WORK INSTRUCTION:
The answer must consist of every line in the data that contains "Download".

★ ★ ★

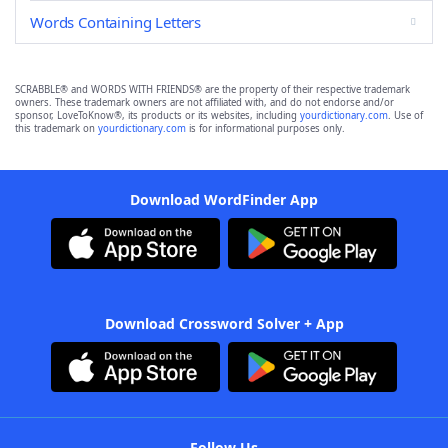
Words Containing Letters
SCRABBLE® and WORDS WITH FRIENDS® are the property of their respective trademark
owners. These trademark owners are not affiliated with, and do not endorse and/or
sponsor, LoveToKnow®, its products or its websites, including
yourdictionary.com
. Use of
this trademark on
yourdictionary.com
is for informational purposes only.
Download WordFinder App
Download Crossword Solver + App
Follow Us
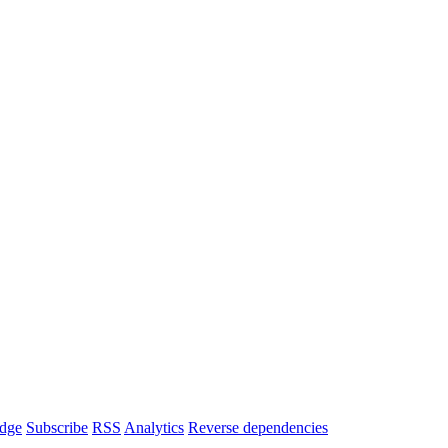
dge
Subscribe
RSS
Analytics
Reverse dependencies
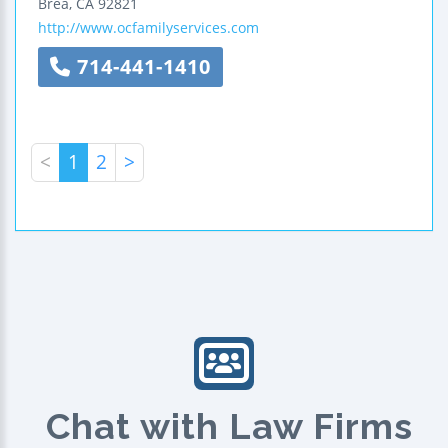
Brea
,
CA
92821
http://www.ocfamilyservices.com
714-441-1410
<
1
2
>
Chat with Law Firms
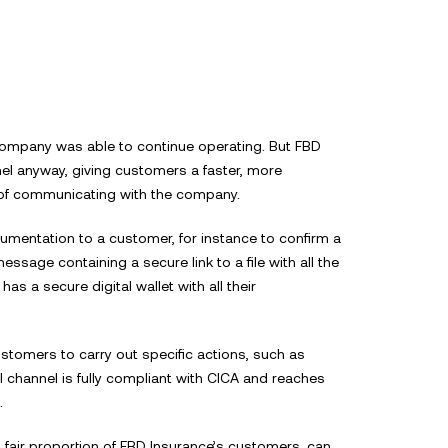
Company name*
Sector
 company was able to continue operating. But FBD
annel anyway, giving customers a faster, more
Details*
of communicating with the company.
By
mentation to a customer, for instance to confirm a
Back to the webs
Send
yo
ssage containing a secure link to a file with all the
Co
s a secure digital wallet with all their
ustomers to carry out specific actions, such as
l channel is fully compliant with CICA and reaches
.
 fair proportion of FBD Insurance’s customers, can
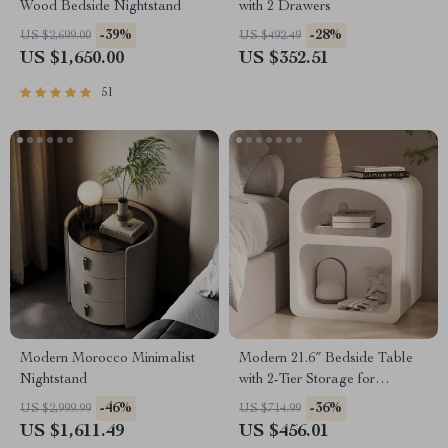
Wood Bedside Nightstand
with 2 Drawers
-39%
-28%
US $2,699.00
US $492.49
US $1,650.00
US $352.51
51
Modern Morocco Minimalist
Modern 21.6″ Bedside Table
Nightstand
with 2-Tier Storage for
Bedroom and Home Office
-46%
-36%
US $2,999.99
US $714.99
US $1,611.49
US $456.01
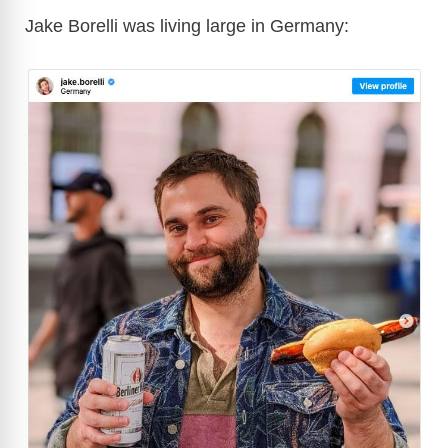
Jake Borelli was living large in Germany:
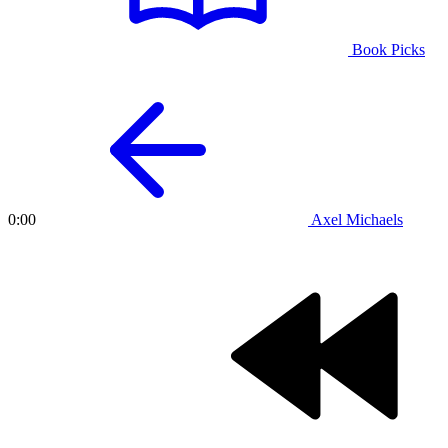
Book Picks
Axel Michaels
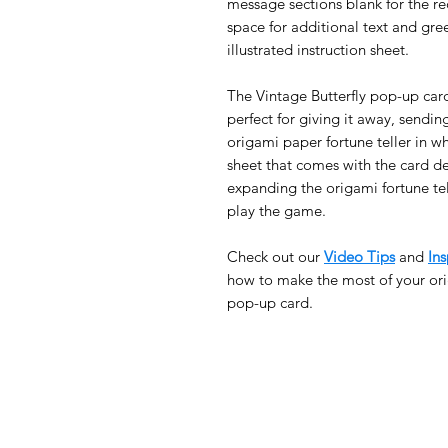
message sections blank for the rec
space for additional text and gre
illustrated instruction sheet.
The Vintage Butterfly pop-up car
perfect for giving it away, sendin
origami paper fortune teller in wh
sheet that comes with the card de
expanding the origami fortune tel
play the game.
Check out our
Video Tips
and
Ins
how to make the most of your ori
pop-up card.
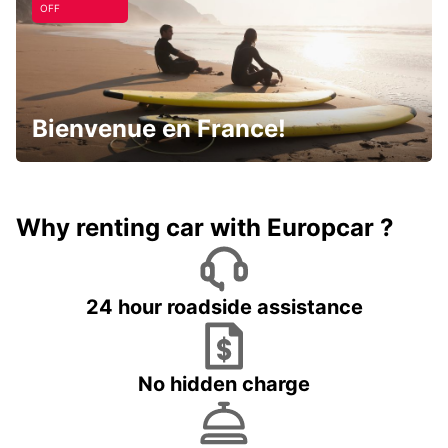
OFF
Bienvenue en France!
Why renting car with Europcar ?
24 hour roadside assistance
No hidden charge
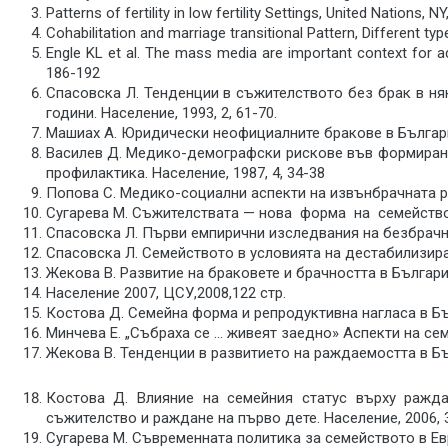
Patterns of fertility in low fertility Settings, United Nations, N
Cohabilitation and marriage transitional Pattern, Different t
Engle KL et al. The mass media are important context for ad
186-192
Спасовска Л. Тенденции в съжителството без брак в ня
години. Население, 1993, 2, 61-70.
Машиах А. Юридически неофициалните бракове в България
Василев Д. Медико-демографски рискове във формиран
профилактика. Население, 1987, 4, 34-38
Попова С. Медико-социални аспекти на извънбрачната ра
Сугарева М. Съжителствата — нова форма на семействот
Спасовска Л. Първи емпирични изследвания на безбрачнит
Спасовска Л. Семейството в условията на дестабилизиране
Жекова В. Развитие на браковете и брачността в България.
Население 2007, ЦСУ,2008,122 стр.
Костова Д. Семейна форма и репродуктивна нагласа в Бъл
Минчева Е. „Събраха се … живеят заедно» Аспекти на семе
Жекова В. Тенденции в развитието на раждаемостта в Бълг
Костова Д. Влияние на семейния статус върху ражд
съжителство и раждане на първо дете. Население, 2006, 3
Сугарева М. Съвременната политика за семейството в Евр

★ ★ ★

ANSWER:
Download WordFinder App
Download Crossword Solver + App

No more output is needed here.